Many psychologists and sociologists are on the side of the nurture argument. They believe that parenting is the single most important factor in a child's life and without it a child will grow up being helpless, rebellious, dependent, and make bad decisions throughout their life. Proponents of the nurture argument base their argument on statistics that show that children that are adopted and raised by parents that have their own children develop similarly to their unrelated siblings. In addition, they purport that in other findings identical twins that are separated at birth and raised by different middle-class parents will develop differently. They also suggest that spending extra time reading to their children and buying educational toys for their babies will extremely influence the development process. However, in most cases this is not just not true because their heritable traits to a significant extent (40%-50%) govern how children will develop. We cannot forget that our biology and physiology are governed solely by our genes.

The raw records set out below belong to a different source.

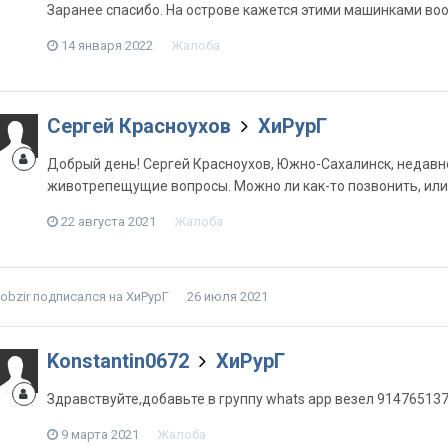
Заранее спасибо. На острове кажется этими машинками вооб
14 января 2022
Жалоба
Сергей Красноухов
ХиРурГ
Добрый день! Сергей Красноухов, Южно-Сахалинск, недавно
животрепещущие вопросы. Можно ли как-то позвонить, или 
22 августа 2021
Жалоба
obzir
подписался на
ХиРурГ
26 июля 2021
Konstantin0672
ХиРурГ
Здравствуйте,добавьте в группу whats app везел 91476513
9 марта 2021
Жалоба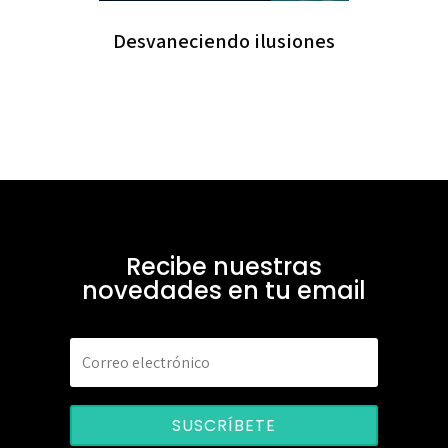
Desvaneciendo ilusiones
Recibe nuestras
novedades en tu email
SUSCRÍBETE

In a scientific sense it is easy to understand why the nature argument is far superior to the nurture argument. There are many scientific studies that have determined that identical twins that are raised separately by different parents will develop similarly regardless of how they are raised. Based on their genetics they will both have a larger or smaller affinity for things like cigarettes, alcohol, sports, foods, etc. because their intelligence and habits are in large part governed by their genetic traits which in this case are identical. Under certain circumstances such as a unique experience like illness or injury, the development of one twin may change due to a long-term lifestyle change. In this case, the environment would have an increased effect on development. But, under normal circumstances the former is always the case.

In actuality, we are not much different from our parents. If a parent is aggressive, which is in large part due to our genetics, their children will develop similarly. Our actions and behaviours are not simply influenced by our environment or governed by a long week of stress and worry. They are governed by our genes and by our parents' genes and by their parents' genes, etc. We are not blank slates to be molded into something that is socially acceptable. Rather, we are biological entities that already have strengths and weaknesses that are governed by our genes. If we are to live up to our potential, parents and society need to set expectations that are realistic and that are in line with the needs of individuals, not of a group of individuals. I am not supporting the idea that parenting is obsolete but rather saying that children can learn a lot from their parents because they are genetically similar and a lot of how we develop is governed by our own genetics. However, with the changing times, it is also important to accept new facts and pieces of knowledge which can further expand the minds of our children and that cannot be easily taught by the older generations.

We must break free from the nurture argument and accept that there is such a thing as human nature in the context of heredity and not the environment.